IN some ways these curious creatures are very much like sea anemones, and if you were to find one with its tentacles spread you would be almost sure to think that it was a small anemone. But if you touched it you would find that you had made a mistake, for instead of closing itself up into an almost shapeless lump of jelly, as the anemones do, it would just draw back its tentacles, and leave a kind of flinty skeleton still standing up. For madrepores are really much more like the wonderful little creatures which make coral. They suck lime, in some strange manner which nobody quite understands, out of the sea-water, and build it up round and underneath their own bodies. And if you startle them in any way they draw themselves down inside this shelly covering, and disappear from sight altogether; so that all that you can see is a number of thin plates standing upright on their edges, and looking rather like the lower surface of a mushroom turned into stone.
Madrepores feed on very tiny animals, such as the fry of small fishes, and the zoeas of shrimps and prawns. And they catch their victims by means of a number of fleshy tentacles, which are very much like those of the sea anemones, except that they always have little round knobs at the tips. These tentacles are set with numbers of tiny cells containing slender poisoned darts, just as those of the anemones are.
If you want to find madrepores, you must look for them among the rocks near the water’s edge when the tide is at its lowest. But they are not very common, and on many parts of the coast they are never found at all.
If you walk along the shore as the tide goes out, you may often find a soft, pink, fleshy object which has been thrown up by the waves. And if you search among the pools at low-water, you are nearly sure to see other soft, pink, fleshy objects just like it growing upon their rocky sides, or upon the stones and shells which lie at the bottom. They are often known as “dead men’s fingers,” or “dead men’s toes.” But as those are not very nice names, we will call these objects “sea fingers.”
Now if you pick up one of these sea fingers and look at it carefully, you will see that its surface is pierced all over with numbers of tiny holes. And if you take a good strong magnifying-glass, and look at one of the holes through that, you will see that it is shaped like a little flower with eight petals, or a star with eight rays.
The fact is that the sea finger is the home of a most curious animal; or perhaps one should rather say that it is the home of hundreds of most curious animals.
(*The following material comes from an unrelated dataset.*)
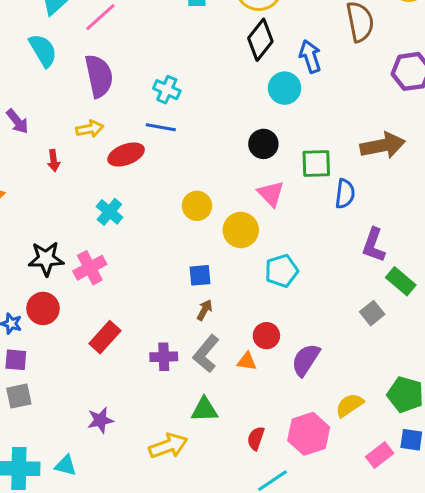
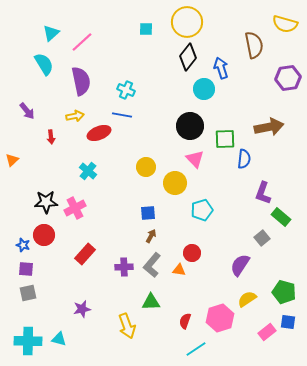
black circle: (263, 144) -> (190, 126), size x1.4
purple semicircle: (306, 360) -> (240, 265), moved
yellow arrow: (168, 446) -> (127, 326), turned 90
Indeed, it is not at all easy to know which is the right way to describe it. For if you were to take a living sea finger, and to put it into a vessel of clear sea-water, you would very soon notice that a little tiny star-shaped animal had poked itself out of each little star-shaped hole. There would be hundreds of these little animals—or “polyps,” as they are called—altogether. But yet they would only have one body between them, for they are joined together in such a wonderful way that the food which is caught and eaten by one polyp nourishes all the others as well as itself!